Myth 1: Women Are Paid Less Because They Start Families
A common assertion is that once women start having children, particularly if they are the primary caregivers, they opt to cut their hours and forgo the salaries or promotions they would otherwise have been granted. This isn’t necessarily an explanation for why women earn less, though. Even when women never prioritize family over career, they can end up being paid less.
According to PayScale’s report, Inside the Gender Pay Gap, married women with children who report never prioritizing family over work earn 2.2 percent less than men in similar jobs. In fact, the pay gap is zero only when we compare only single, childless men and women in similar jobs who report never prioritizing family over work. In other words, women don’t need to actually take time off in order to suffer a pay penalty; the stereotype that women are more likely to let their work suffer and prioritize family is having a harmful effect on their earning power.
Myth 2: Women Are Paid Less Because They Choose Less Lucrative Work
The gender pay gap is often dismissed on the grounds that women supposedly choose careers with less earning potential than others. At first glance, PayScale’s data seems to bear this out. Women are, by and large, more likely to have low-paying job titles than men. They’re more likely to in support roles and less likely to be executives, for example.
But a recent study discussed by The Upshot indicated that cause and effect could be the other way around: when women start to dominate an industry, the average pay for those positions falls in response. Between 1950 and 2000, the recreation field’s median wages fell by 57 percent, for example. This coincided with its employee base becoming predominantly female. The gender bias that forms as an industry attracts more women, means that they don’t earn what men used to for doing the very same type of work.
Myth 3: Women Are Paid Less Because They Don’t Want to Be Leaders
In a post-Lean In world, you might think that there are few women at the top of organizations and in positions of leadership simply because they’re not advocating for themselves and playing the game right to get those promotions. It’s not that simple, though, and this isn’t an issue that individual women should be expected to address and fix by themselves.

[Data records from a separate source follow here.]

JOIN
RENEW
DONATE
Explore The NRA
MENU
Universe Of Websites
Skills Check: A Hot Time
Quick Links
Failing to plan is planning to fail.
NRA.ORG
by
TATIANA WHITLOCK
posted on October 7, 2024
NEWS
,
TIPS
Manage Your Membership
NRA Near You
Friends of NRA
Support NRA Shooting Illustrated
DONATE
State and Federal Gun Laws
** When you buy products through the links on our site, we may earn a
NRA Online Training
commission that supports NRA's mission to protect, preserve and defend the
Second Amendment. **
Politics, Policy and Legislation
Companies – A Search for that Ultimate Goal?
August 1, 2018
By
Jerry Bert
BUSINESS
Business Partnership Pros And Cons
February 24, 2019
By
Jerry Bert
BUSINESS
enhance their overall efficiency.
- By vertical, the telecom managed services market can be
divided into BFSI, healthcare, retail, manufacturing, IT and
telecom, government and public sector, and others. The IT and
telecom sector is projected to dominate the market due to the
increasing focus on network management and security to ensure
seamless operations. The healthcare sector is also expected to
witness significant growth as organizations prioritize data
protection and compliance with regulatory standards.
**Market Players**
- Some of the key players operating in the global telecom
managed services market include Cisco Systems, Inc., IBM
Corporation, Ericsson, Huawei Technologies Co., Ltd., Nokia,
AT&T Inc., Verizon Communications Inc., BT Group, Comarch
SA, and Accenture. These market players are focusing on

Even when women get into these roles, they aren’t compensated like men. PayScale’s report highlights the widening gap at the top: at the executive level, the controlled gender gap – accounting for similar levels of education, experience, etc. – is at 6.1 percent. So while men are disproportionately represented in leadership positions, even when women do rise to the top, they’re not being compensated equally for their skills and experience.